We can perform some calculative operations on the dataset. Pig allows us to perform transform of data in various ways.

Using Filter Operator

Filter Operator is used to selecting the data that you require. We can use Filter Operator to work with tuples or rows of data.

Syntax:
grunt> alias = FILTER alias  BY expression;

In this example, we will load the 'num.txt' file in local mode(pig -x local) and project the records where the third column “c” == 3.

Command:
grunt> numexp = LOAD 'num.txt' as (a:int,b:int,c:int);
grunt> filterdata = FILTER numexp BY c == 3;
grunt> DUMP filterdata;

Output:
filter example

filter example


Using Group Operator

GROUP operator performs the grouping of the same group of tuples. After grouping, the result is generated as a relation that will have one tuple in each group.

Syntax:
grunt> alias = GROUP alias { ALL | BY expression} [, alias ALL | BY expression …] [USING 'collected' | 'merge'] [PARTITION BY partitioner] [PARALLEL n];

In this example, we will load the 'num.txt' file in local mode(pig -x local) and project the records by using the GROUP operator for column “c”.

Command:
grunt> numexp = LOAD 'num.txt' as (a:int,b:int,c:int);
grunt> groupdata = GROUP numexp BY c;
grunt> DUMP groupdata;

Output:
filter example

filter example


Intermediate Results

By default, Pig stores intermediate data generated between MapReduce jobs in the “/tmp” directory of HDFS.


3. Dump

A dump operator is used to display output on screen only. It is used for interactive mode, statements are executed immediately and the results are not saved (persisted). Dump can be used as a debugging device to make sure that the results you are expecting are generated.

Syntax:
grunt> DUMP alias;

Command:
grunt> numexp = LOAD 'num.txt' as (a:int,b:int,c:int);
grunt> DUMP numexp;

Output:
load example

load example


4. STORE Operator

By using the STORE operator we can run Pig Latin statements and save results to the file system.
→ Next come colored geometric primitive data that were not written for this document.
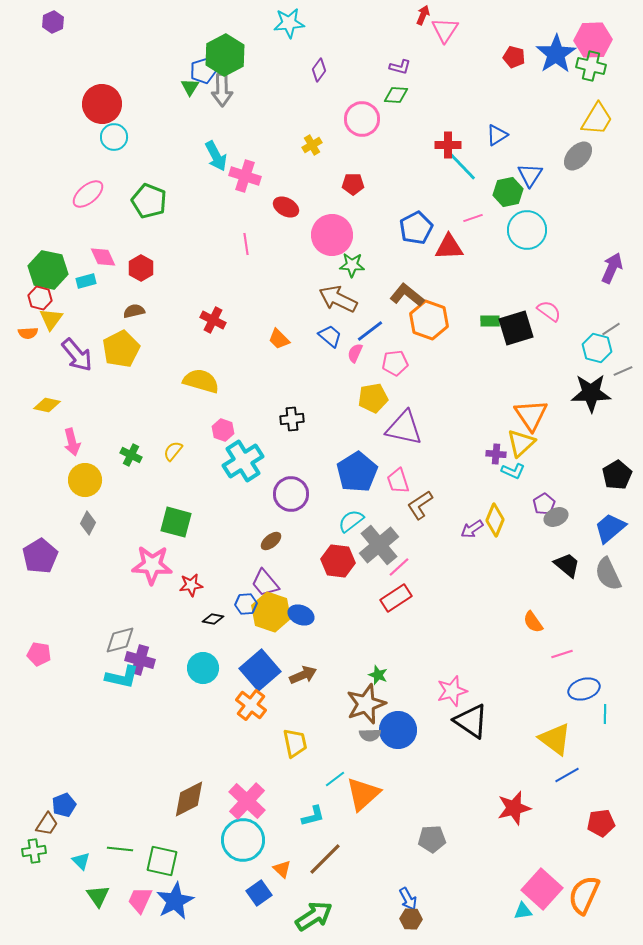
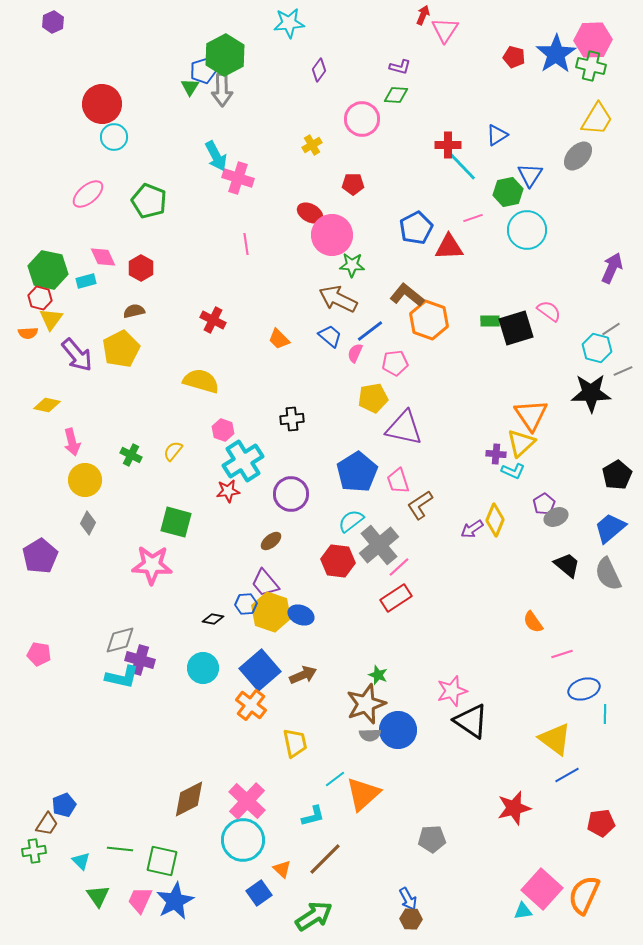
pink cross at (245, 176): moved 7 px left, 2 px down
red ellipse at (286, 207): moved 24 px right, 6 px down
red star at (191, 585): moved 37 px right, 94 px up
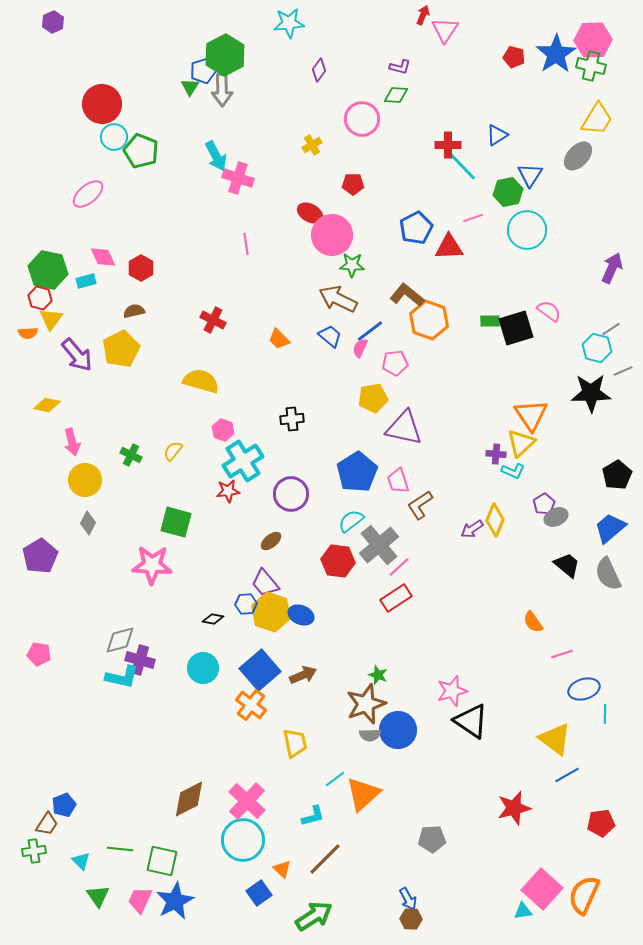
green pentagon at (149, 201): moved 8 px left, 50 px up
pink semicircle at (355, 353): moved 5 px right, 5 px up
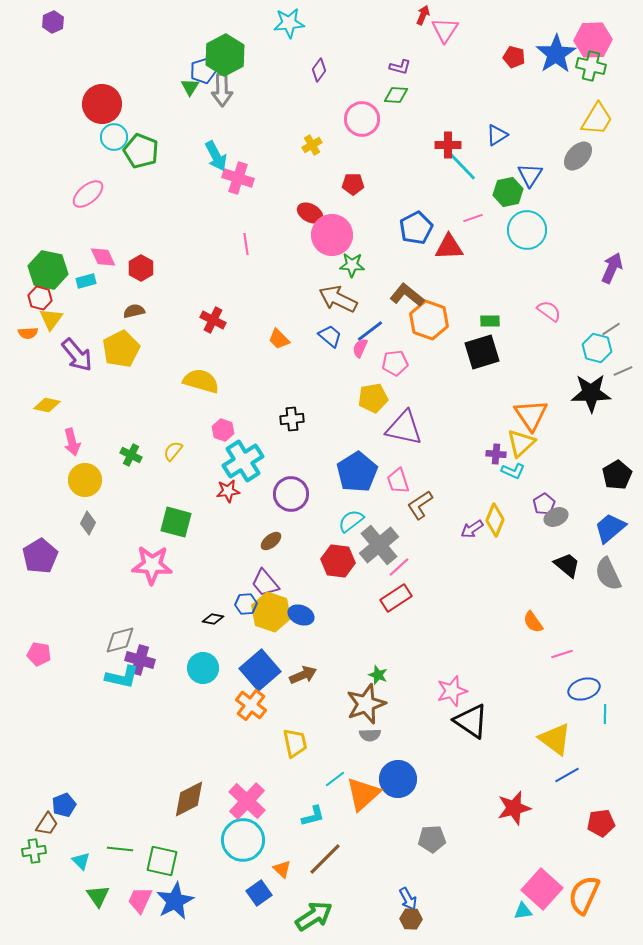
black square at (516, 328): moved 34 px left, 24 px down
blue circle at (398, 730): moved 49 px down
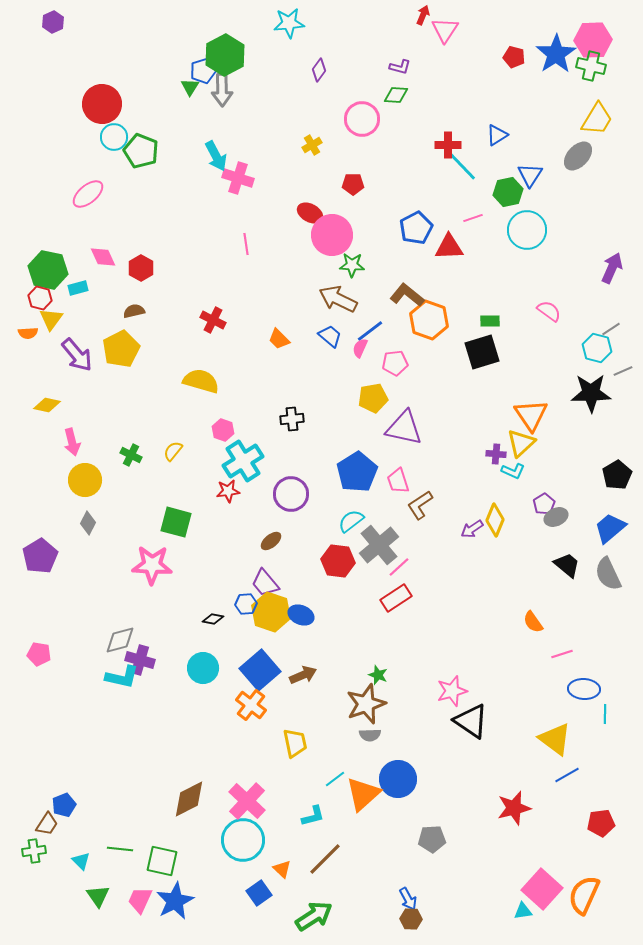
cyan rectangle at (86, 281): moved 8 px left, 7 px down
blue ellipse at (584, 689): rotated 20 degrees clockwise
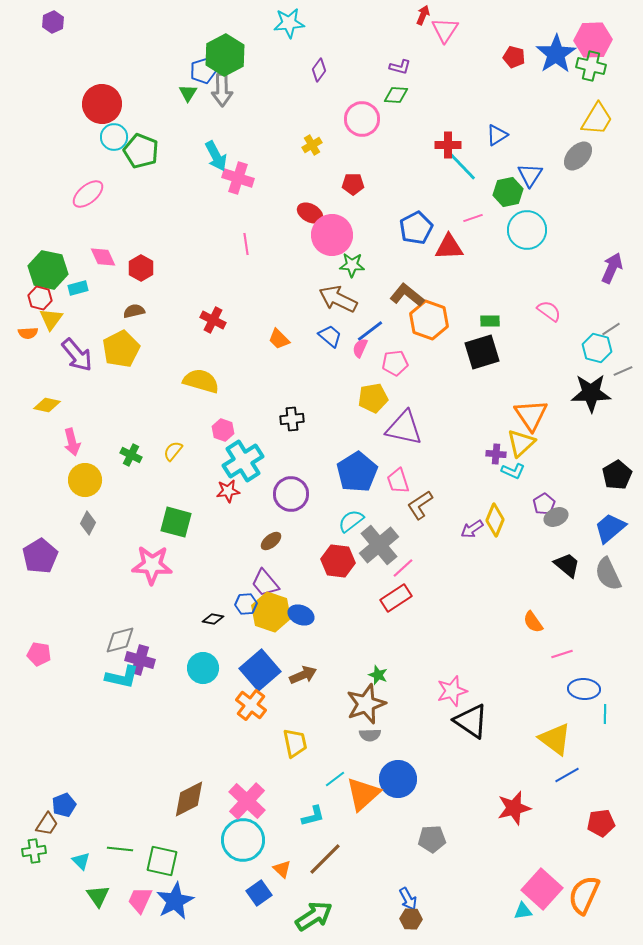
green triangle at (190, 87): moved 2 px left, 6 px down
pink line at (399, 567): moved 4 px right, 1 px down
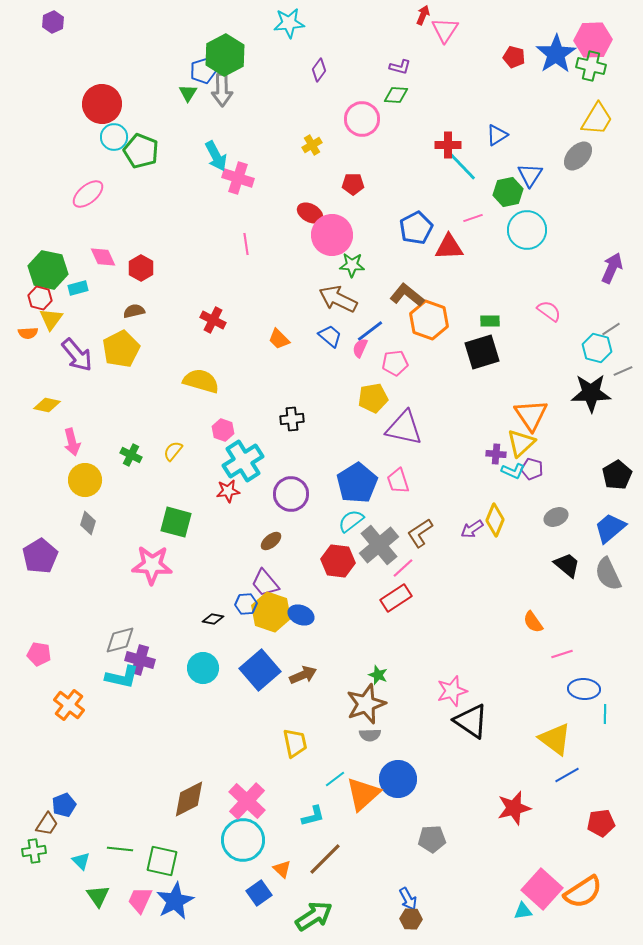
blue pentagon at (357, 472): moved 11 px down
purple pentagon at (544, 504): moved 12 px left, 35 px up; rotated 25 degrees counterclockwise
brown L-shape at (420, 505): moved 28 px down
gray diamond at (88, 523): rotated 10 degrees counterclockwise
orange cross at (251, 705): moved 182 px left
orange semicircle at (584, 895): moved 1 px left, 3 px up; rotated 147 degrees counterclockwise
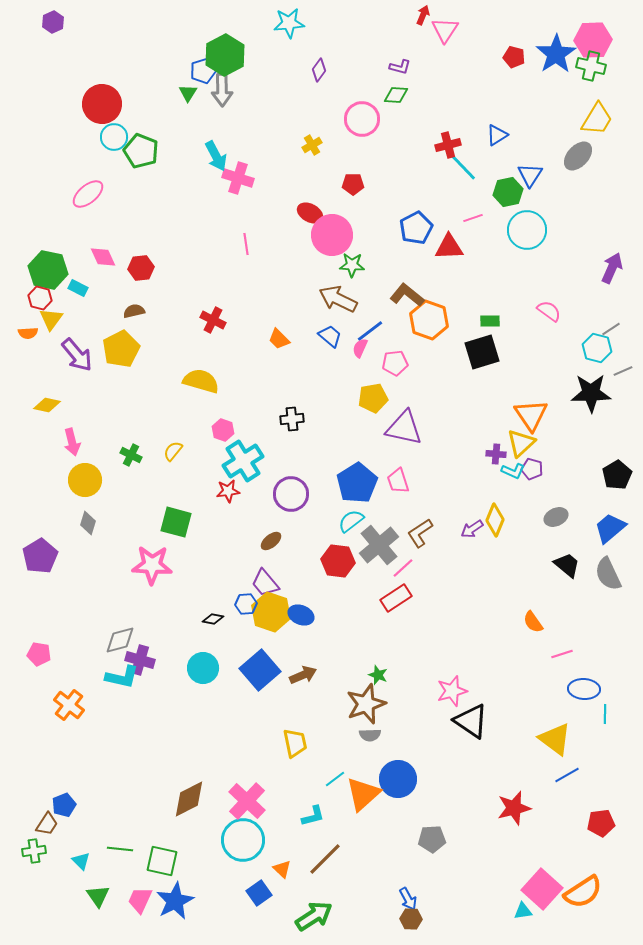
red cross at (448, 145): rotated 15 degrees counterclockwise
red hexagon at (141, 268): rotated 25 degrees clockwise
cyan rectangle at (78, 288): rotated 42 degrees clockwise
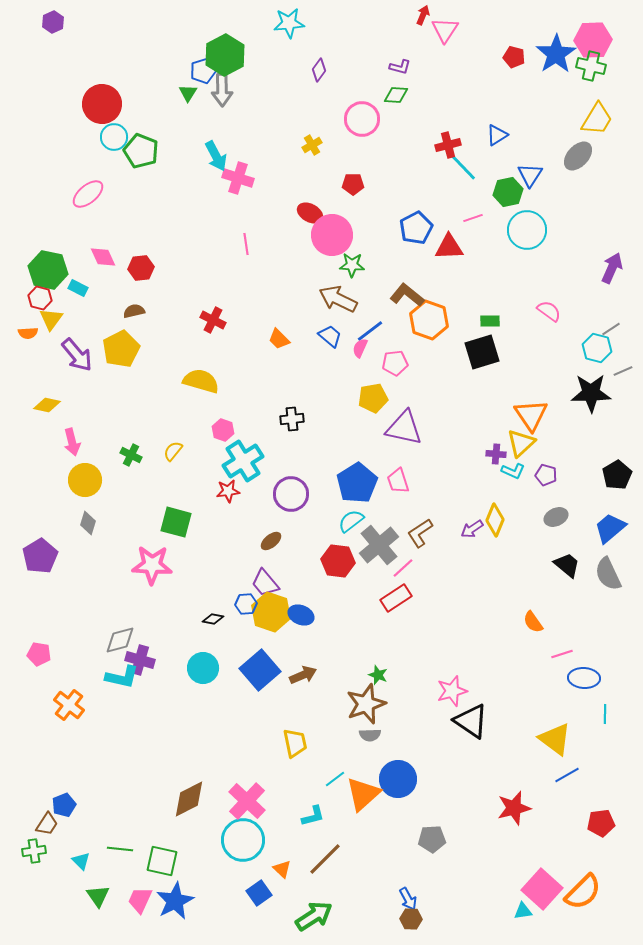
purple pentagon at (532, 469): moved 14 px right, 6 px down
blue ellipse at (584, 689): moved 11 px up
orange semicircle at (583, 892): rotated 12 degrees counterclockwise
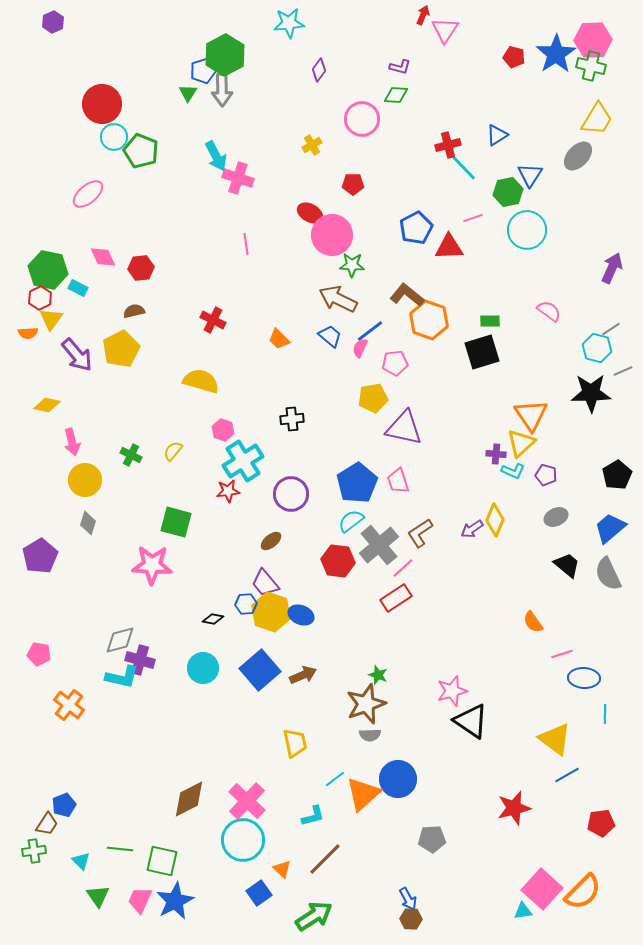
red hexagon at (40, 298): rotated 20 degrees clockwise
In this example, we will load 'num.txt' in the numexp variable and then we will store the output of this file in another file “numstore.txt” using the Store operator.

Syntax:
grunt> LOAD 'data' [USING function] [AS schema];

Command:
grunt> numexp = LOAD 'num.txt' as (a:int,b:int,c:int);
grunt> STORE numexp INTO 'numstore.txt' USING PigStorage ('*');
grunt> cat  numstore.txt;

Output:
store data example

store data example


Apache Pig Latin Simple Data Types


Apache Pig Latin supports the below list of Simple Datatypes.

Simple Data Types Description Example Of Data Types
int It represents signed 32-bit integer 100
long It represents signed 64-bit integer Data:  100L or 100l, Display: 100L
float It represents 32-bit floating point Data:  10.5F or 10.5f or 10.5e2f or 10.5E2F, Display: 10.5F or 1050.0F
double It represents 64-bit floating point Data:  10.5 or 10.5e2 or 10.5E2,Display: 10.5 or 1050.0
chararray It represents character array (string) in Unicode UTF-8 format hello cloudduggu
bytearray It represents Byte array (blob) Byte array (blob)
boolean It represents boolean true/false (case insensitive)
datetime It represents datetime 1970-01-01T00:00:00.000+00:00
biginteger It represents Java BigInteger 2E+11
bigdecimal It represents Java BigDecimal 33.45678332


Apache Pig Latin Complex Data Types


Apache Pig Latin supports the below list of Complex Datatypes.

Complex Data Types Description Example Of Data Types
tuple It is an ordered set of fields. (19,2)
bag It is a collection of tuples. {(19,2), (18,1)}
map It is a set of key value pairs. [open#apache]


Apache Pig Latin Arithmetic Operators


Apache Pig Latin supports the below list of Arithmetic Operators. To show an example we have assumed x=40 and y=60.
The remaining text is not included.